その日の講義も終わり、帰る時。
「ねえ、柚子。なにがあったの? お昼からなんか変よ」
「ううん。なんでもないの、大丈夫だから」
 安心させるように無理矢理笑顔を作ったが、透子の表情が晴れることはなかった。
「なにか悩みがあるなら相談してよ」
「大丈夫だって。ただちょっと調子が悪いだけだから」
「そう……」
 透子は納得はしてないようだ。
「ほら、にゃん吉君が待ってるから。また明日ね」
「……分かった。また明日ね」
 渋々といった様子で東吉が先に乗る車へ向かった透子と別れ、柚子も鬼龍院からの迎えの車に乗り込む。
 その車内でも考えるのはあの龍のこと。
「ねぇ、子鬼ちゃん」
 子鬼を呼ぶと、肩に乗っていた子鬼が柚子の膝の上に移動する。
「あい?」
「子鬼ちゃんたちにも見えなかった? 一龍斎ミコトって子の後ろにいた龍を」
「?」
 こてんと首を傾げる子鬼たち。
 やはり、あの龍が見えていたのは自分だけだったのだと理解する。
 けれど、見間違えなどではない。
 あんなにもはっきりと見えたのだから。
「絶対見たもの……」
 自分に言い聞かせるようにそう呟いた。
 屋敷に帰ってきた柚子は自分の部屋に直行した。
 部屋に入るとまろとみるくが寄ってきたが、この日ばかりは相手にせず、鞄を乱雑に置いてパソコンを開いた。
 調べるのは一龍斎のこと。
 カチカチとマウスを操作して上から情報を頭に入れていく。
 戦後、復興に四苦八苦し、あやかしが影響力を強める中で、その力を落とすことなくその地位を守り続けた家。

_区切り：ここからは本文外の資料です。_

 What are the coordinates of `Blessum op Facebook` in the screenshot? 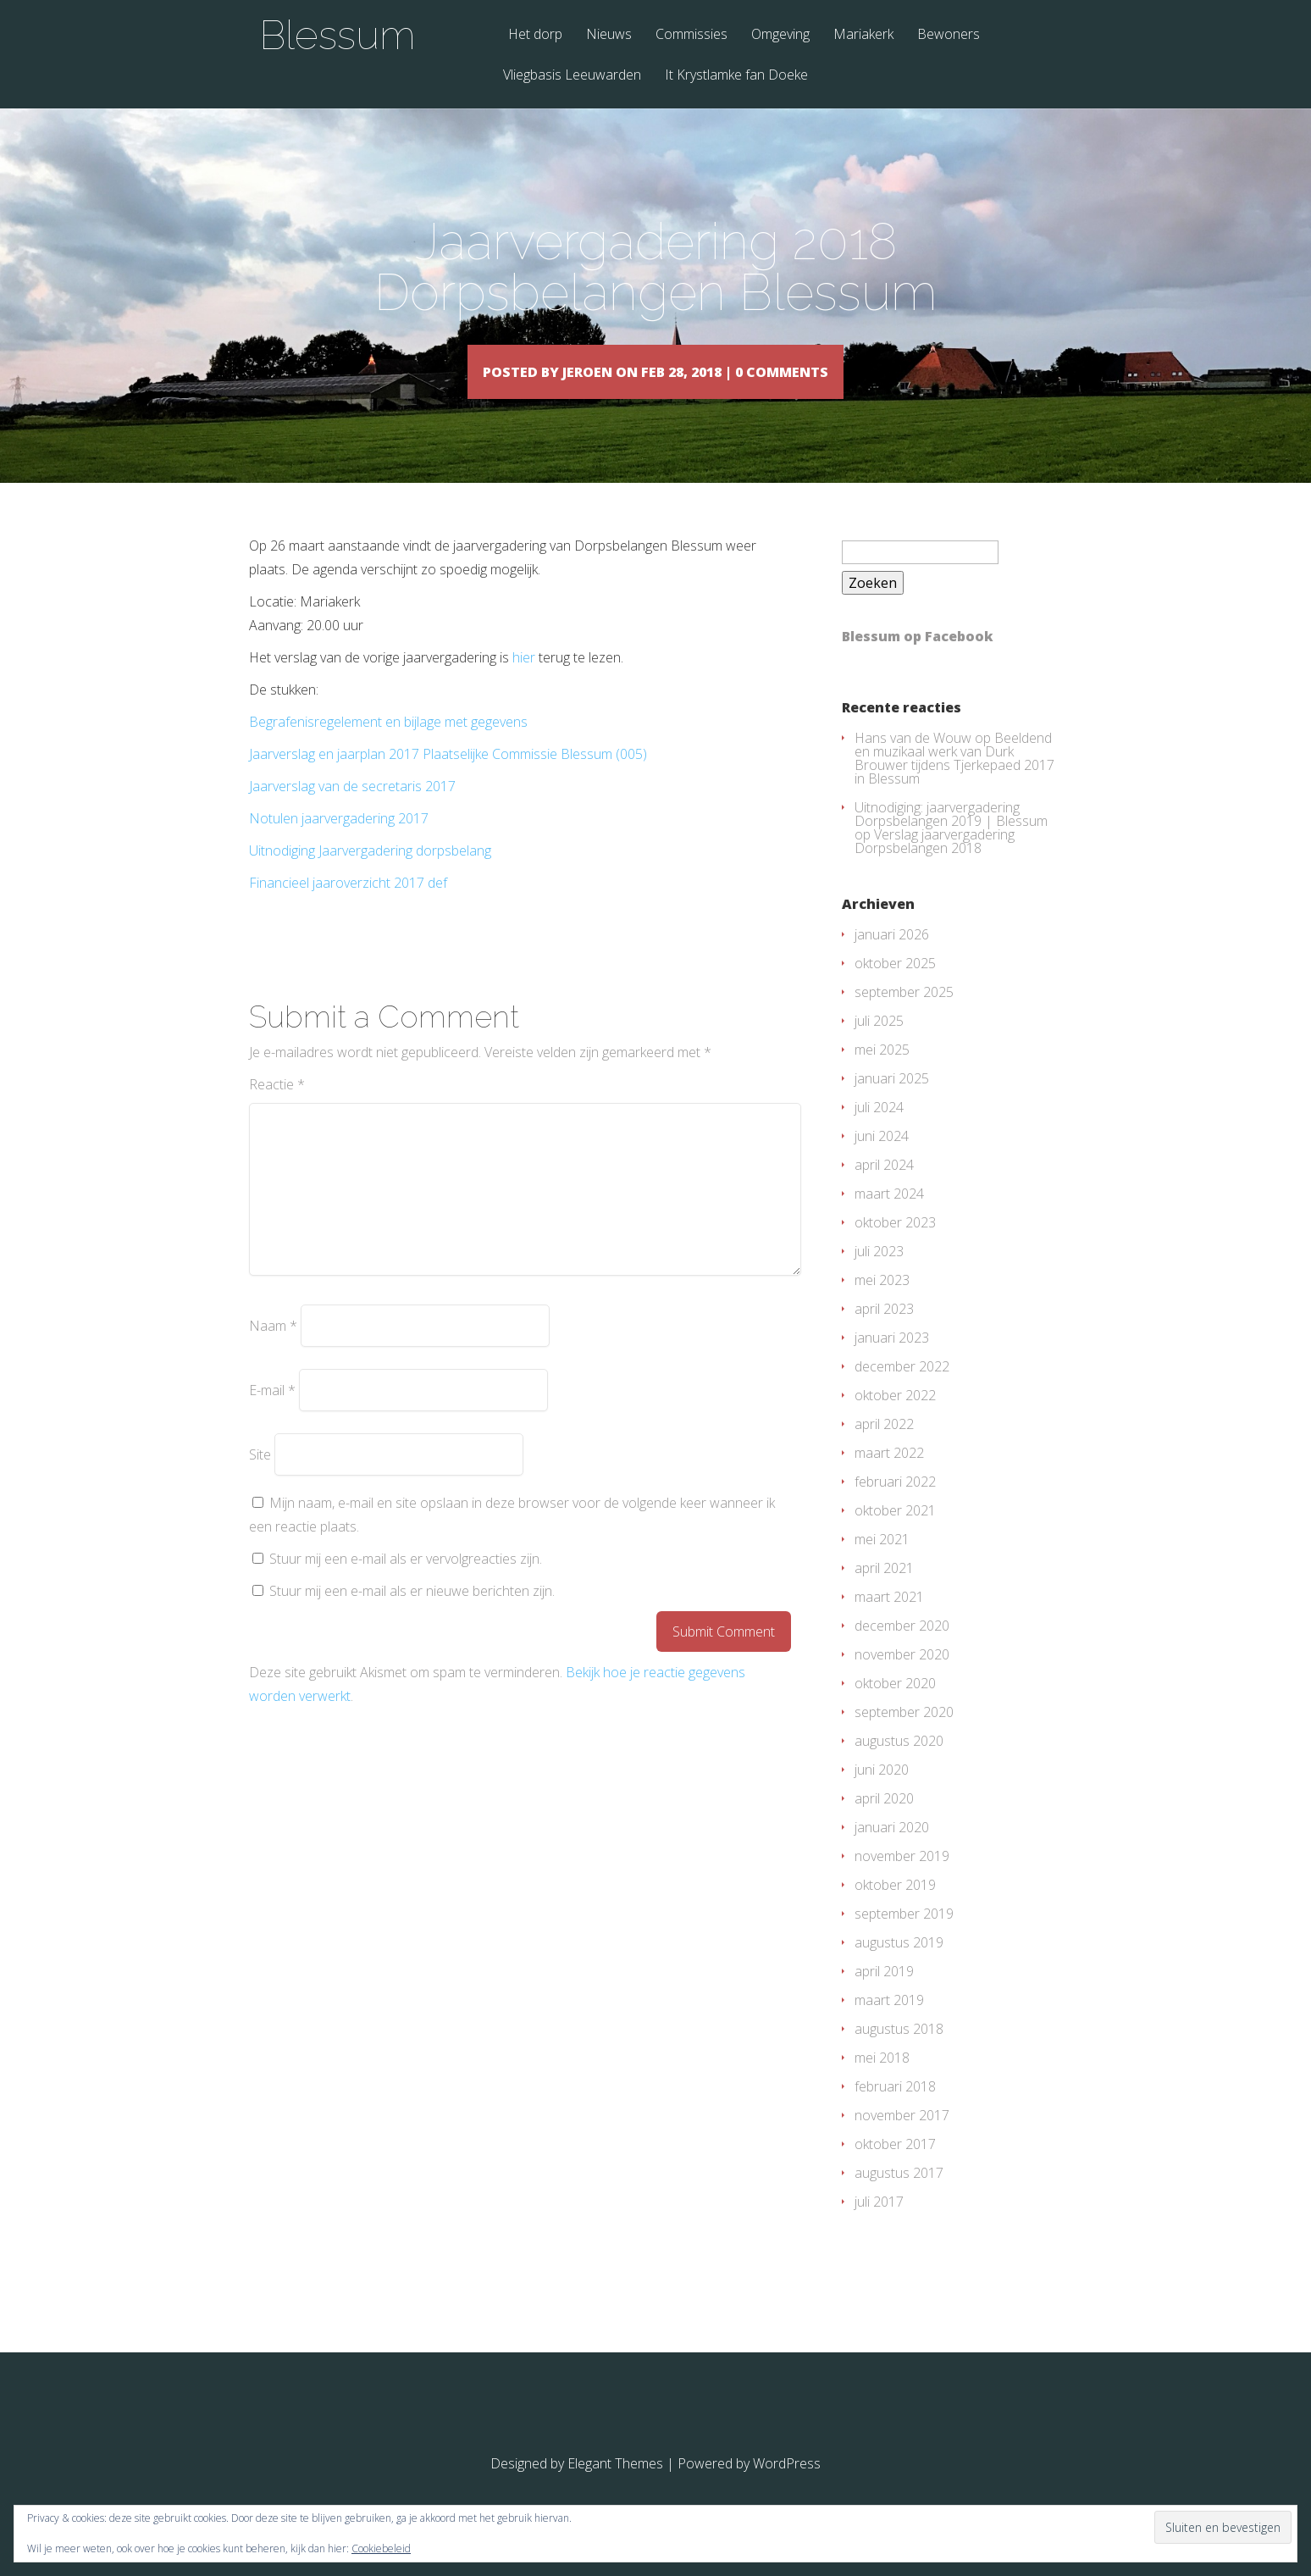 It's located at (917, 660).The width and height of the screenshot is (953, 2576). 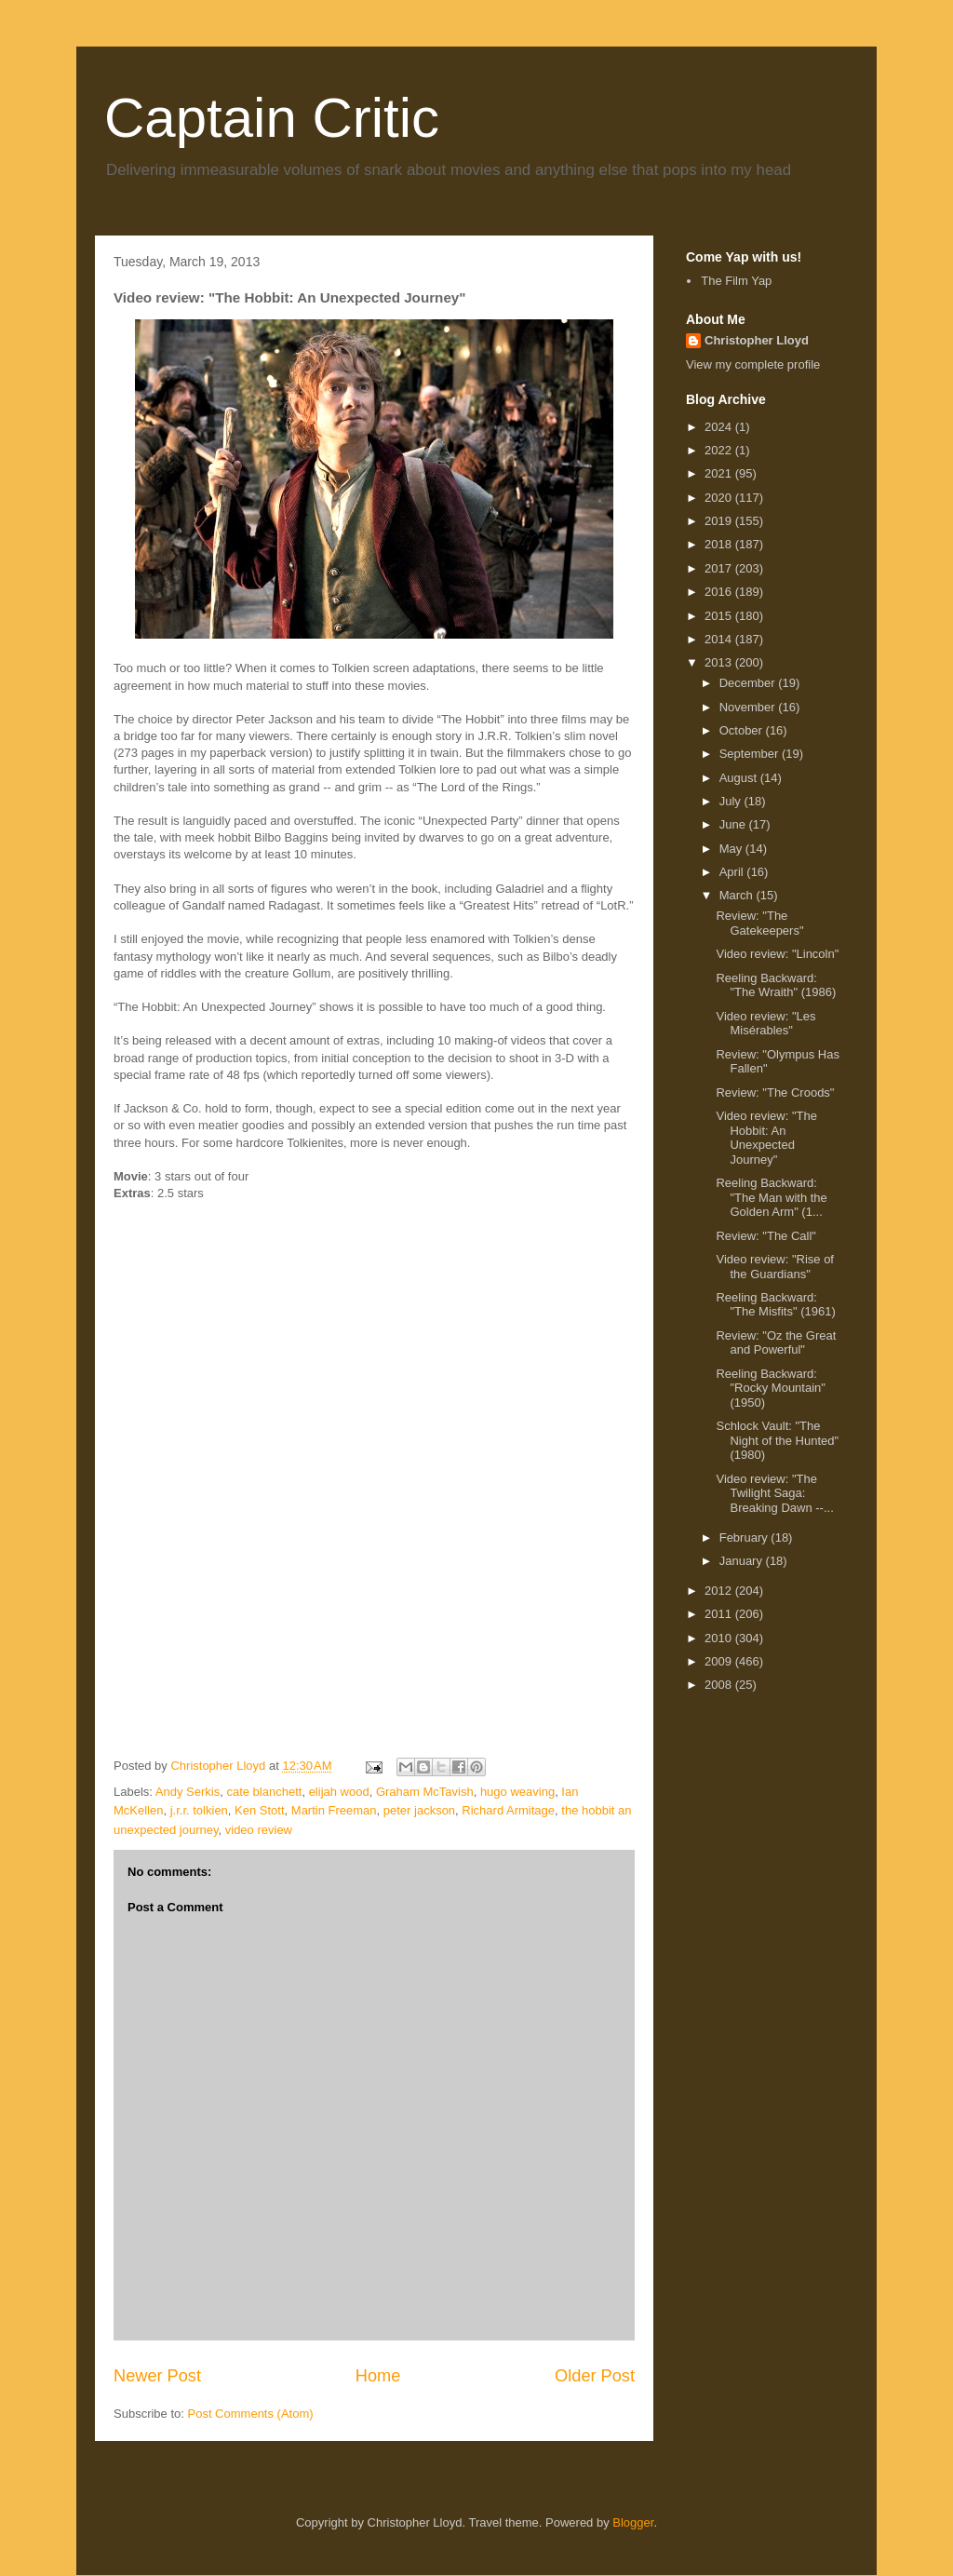 What do you see at coordinates (766, 1236) in the screenshot?
I see `Review: "The Call"` at bounding box center [766, 1236].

 歴史は古く、戦前から一龍斎はこの日本で陰日向にと支えてきた。
 書いてあるのは透子や東吉からも聞いたような、そんな当たり障りのないことだ。
 そんな中で、ある一文が目に入った。
 一龍斎は龍を信仰しているという文。
「龍……」
 あの白銀の龍が頭をよぎる。
 それからしばらくパソコンと睨めっこしていたが、柚子が気になる情報は手に入らなかった。
「うあー、駄目だぁ」
 集中しすぎて目が痛い。
 柚子はパソコンを止め、ソファーにゴロリと寝転んだ。
「はぁ……。なんで私だけ見えてるんだろ」
 あの、助けを求めるような龍の目が忘れられない。
「子鬼ちゃんにも見えてないなんて……」
 人間である透子ならまだしも、東吉や蛇塚、あやかし最強の鬼である玲夜に作られた子鬼たちにも見えていないものが自分には見えていることが柚子には不思議でならない。
「アオーン」
 のそのそと歩いてきたまろが、ソファーに仰向けに寝そべる柚子のお腹の上に乗ってきた。
「まろ、あれはなんなんだろうね?」
「アオーン」
 猫に言っても仕方がないか……と思っていた柚子は思い出す。
 まろもみるくもただの猫ではない。
 霊獣という、あやかしよりも神に近い特別な生き物だと。
 もしかしたらあの龍も似たようなものなのではないかと、柚子の勘が働く。
「玲夜なら知ってるかな」
 鬼龍院とも張り合える力を持った一龍斎。
 鬼龍院である玲夜が知らぬはずがなかった。
 ネット調べるよりも多くの情報を知っているかもしれない。
 もしかしたらあの龍に関してもなにかを知っている可能性がある。
 時計に目を向けると、まだまだ玲夜が帰ってくるには時間があった。
 そして、柚子のお腹の上にはまろが乗り、寝る体勢に入っている。
「まろ、動けないよ」
 けれど、まろは無視。
 そのままウトウトして目を瞑ってしまった。
「はぁ……」
 柚子は溜息を吐いて、そのままにしていると、次第に柚子もウトウトと。
 そして、いつの間にか意識を手放していた。